# Recent project all 350 bull



## Drywall1 (Dec 9, 2007)

A recent project picture. One of the Carrara Stucco we did also.

Nate


----------



## Tim0282 (Jan 8, 2008)

Nice job, Nate! Inside and out.

Tim


----------



## butcherman (Jan 26, 2008)

I love detailed projects. It's like a kid in a toystore to me. It's fun to overcome a challenge and make it look good. In all the years i'm doing this it's the challenges i remember. Just about anyone can do a square room but do you remember them. If you don't, what have you truly accomplished? (other than making money)


----------



## butcherman (Jan 26, 2008)

Here's a question. How do you cover the slices in the rounded bullnose arch bead? I've heard a couple of replies just curious to hear any other takes


----------



## Drywall1 (Dec 9, 2007)

Thats why I use 350 bull only...no splices.
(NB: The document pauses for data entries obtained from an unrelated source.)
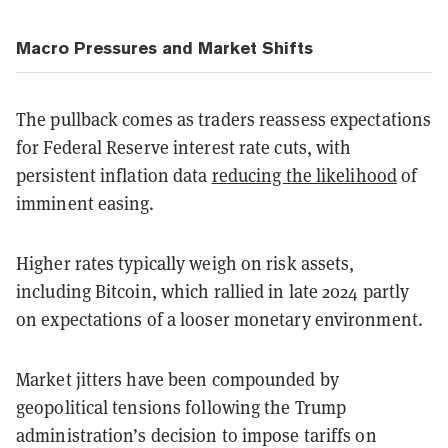
Macro Pressures and Market Shifts
The pullback comes as traders reassess expectations
for Federal Reserve interest rate cuts, with
persistent inflation data
reducing the likelihood
of
imminent easing.
Higher rates typically weigh on risk assets,
including Bitcoin, which rallied in late 2024 partly
on expectations of a looser monetary environment.
Market jitters have been compounded by
geopolitical tensions following the Trump
administration’s decision to impose tariffs on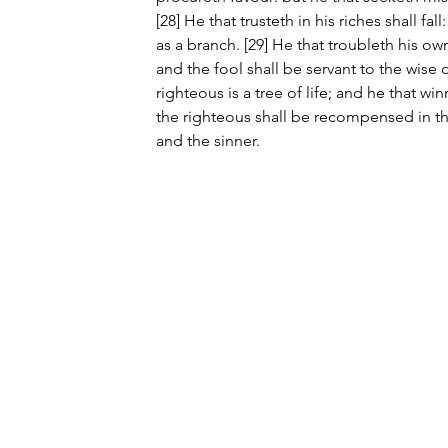
[28] He that trusteth in his riches shall fall
as a branch. [29] He that troubleth his own
and the fool shall be servant to the wise of
righteous is a tree of life; and he that win
the righteous shall be recompensed in t
and the sinner.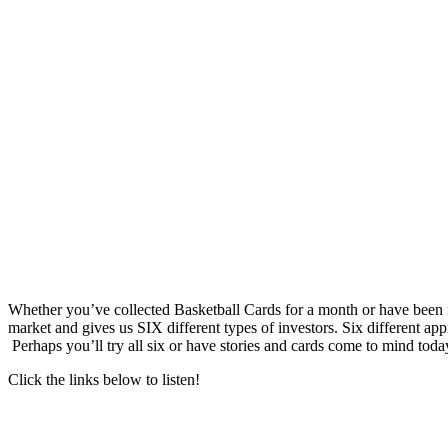
Whether you’ve collected Basketball Cards for a month or have been inv
market and gives us SIX different types of investors. Six different 
Perhaps you’ll try all six or have stories and cards come to mind today
Click the links below to listen!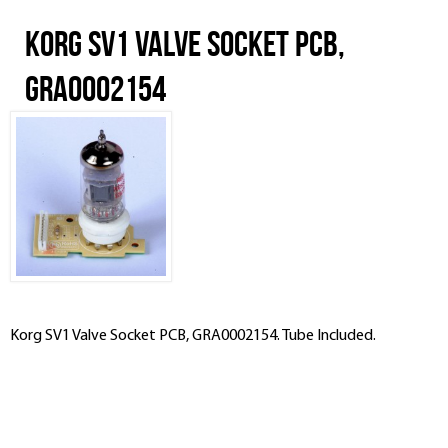
Korg SV1 Valve Socket PCB,
GRA0002154
Korg SV1 Valve Socket PCB, GRA0002154. Tube Included.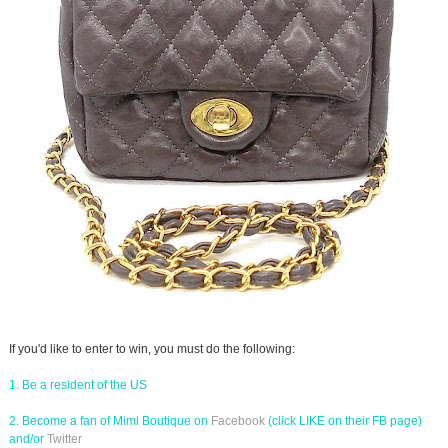
If you'd like to enter to win, you must do the following:
1. Be a resident of the US
2. Become a fan of Mimi Boutique on
Facebook
(click LIKE on their FB page)
and/or
Twitter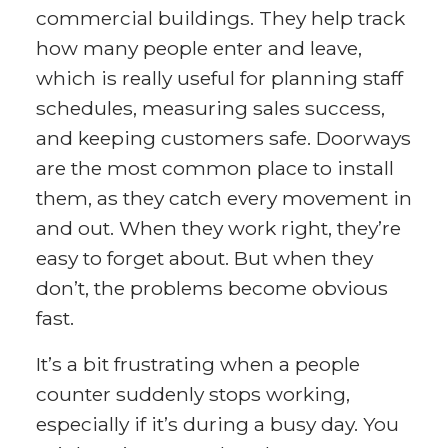
commercial buildings. They help track
how many people enter and leave,
which is really useful for planning staff
schedules, measuring sales success,
and keeping customers safe. Doorways
are the most common place to install
them, as they catch every movement in
and out. When they work right, they’re
easy to forget about. But when they
don’t, the problems become obvious
fast.
It’s a bit frustrating when a people
counter suddenly stops working,
especially if it’s during a busy day. You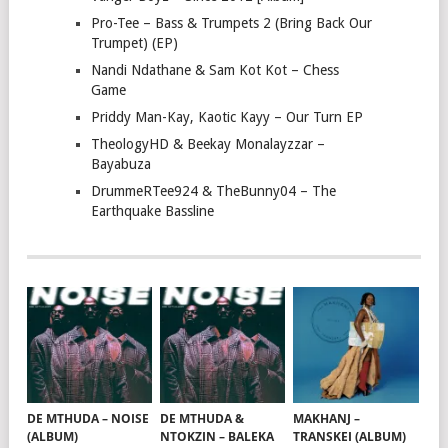
Pro-Tee – Bass & Trumpets 2 (Bring Back Our
Trumpet) (EP)
Nandi Ndathane & Sam Kot Kot – Chess
Game
Priddy Man-Kay, Kaotic Kayy – Our Turn EP
TheologyHD & Beekay Monalayzzar –
Bayabuza
DrummeRTee924 & TheBunny04 – The
Earthquake Bassline
DE MTHUDA – NOISE
DE MTHUDA &
MAKHANJ –
(ALBUM)
NTOKZIN – BALEKA
TRANSKEI (ALBUM)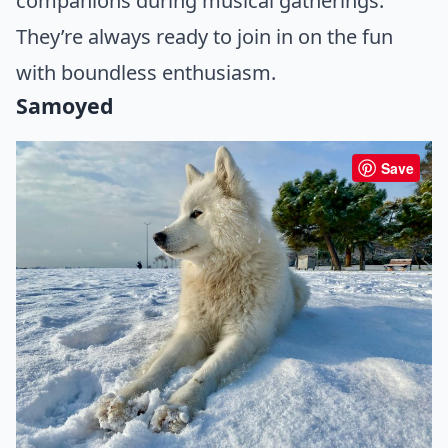
companions during musical gatherings.
They’re always ready to join in on the fun
with boundless enthusiasm.
Samoyed
Save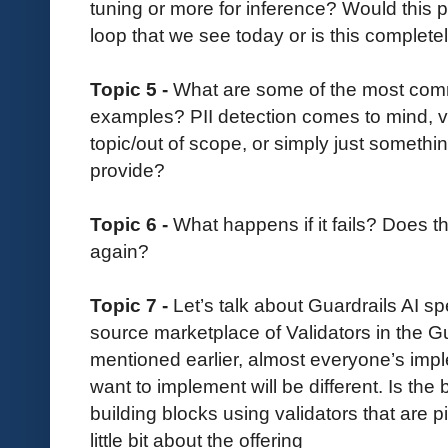
tuning or more for inference? Would this p
loop that we see today or is this completel
Topic 5 -
What are some of the most comm
examples? PII detection comes to mind, viol
topic/out of scope, or simply just somethi
provide?
Topic 6 -
What happens if it fails? Does th
again?
Topic 7 -
Let’s talk about Guardrails AI sp
source marketplace of Validators in the G
mentioned earlier, almost everyone’s imp
want to implement will be different. Is the 
building blocks using validators that are 
little bit about the offering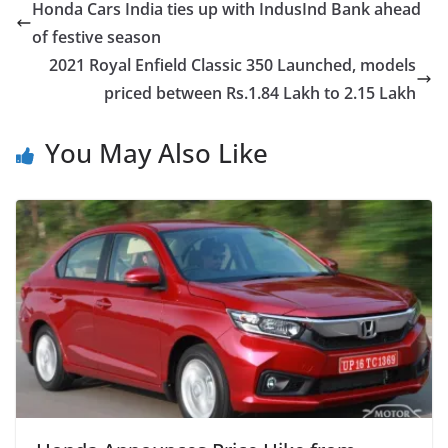
Honda Cars India ties up with IndusInd Bank ahead
of festive season
2021 Royal Enfield Classic 350 Launched, models
priced between Rs.1.84 Lakh to 2.15 Lakh
You May Also Like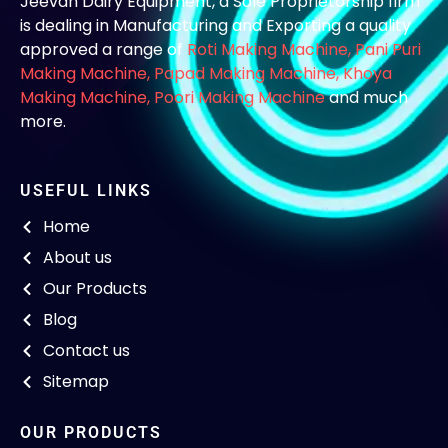
Jeevan Dairy Equipment, a Sole Proprietorship firm
is dealing in Manufacturing and Exporting a quality
approved a range of
Roti Making Machine,
Pani Puri
Making Machine
,
Papad Making Machine
,
Khoya
Making Machine
,
Poori Making Machine
and much
more.
USEFUL LINKS
Home
About us
Our Products
Blog
Contact us
Sitemap
OUR PRODUCTS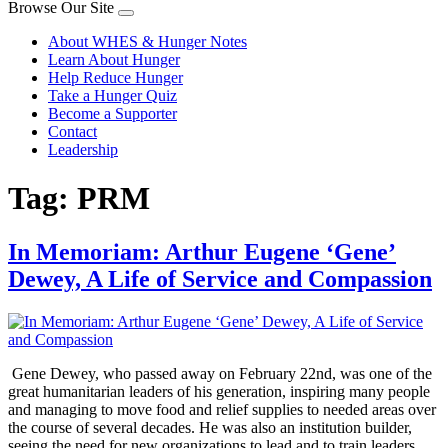
Browse Our Site
About WHES & Hunger Notes
Learn About Hunger
Help Reduce Hunger
Take a Hunger Quiz
Become a Supporter
Contact
Leadership
Tag:
PRM
In Memoriam: Arthur Eugene ‘Gene’
Dewey, A Life of Service and Compassion
Gene Dewey, who passed away on February 22nd, was one of the
great humanitarian leaders of his generation, inspiring many people
and managing to move food and relief supplies to needed areas over
the course of several decades. He was also an institution builder,
seeing the need for new organizations to lead and to train leaders.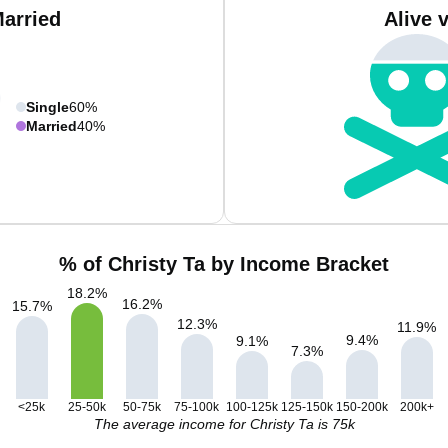
Married
Alive 
Single
60%
Married
40%
% of Christy Ta by Income Bracket
18.2
%
16.2
%
15.7
%
12.3
%
11.9
%
9.4
%
9.1
%
7.3
%
<25k
25-50k
50-75k
75-100k
100-125k
125-150k
150-200k
200k+
The average income for Christy Ta is 75k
Just not worth the tears to use 3/4" any more.


----------



## jakester (Feb 6, 2008)

Very nice Nate, looks amazing


----------



## cooper (Apr 6, 2008)

Scoop some mud onto a bullnose cleaning tool, wipe the mud onto the arch leaving plenty on to cover the 'slices' and then coat the arch. You should only have to do this once and when you sand, just make sure you don't sand it all off. It is kind of tricky though, especially when you have a smooth wall type finish for texture. If it is just orange peel, then they really don't have to be perfect. I've even used my fingers and just spread some mud across the arch.... 



butcherman said:


> Here's a question. How do you cover the slices in the rounded bullnose arch bead? I've heard a couple of replies just curious to hear any other takes


----------



## cooper (Apr 6, 2008)

I did a house once that was about 8000 square feet and I used something like 55 10' flex arch pieces in the house. One room had twenty arches in it, all connected in a ridiculous line of arches. I was pretty annoyed working on it, especially when halfway through we realized the framing just wasn't lining up good enough so they overlayed a good portion of the arches with 1/4". It drove me crazy, but definitely one job I won't ever forget.




butcherman said:


> I love detailed projects. It's like a kid in a toystore to me. It's fun to overcome a challenge and make it look good. In all the years i'm doing this it's the challenges i remember. Just about anyone can do a square room but do you remember them. If you don't, what have you truly accomplished? (other than making money)


----------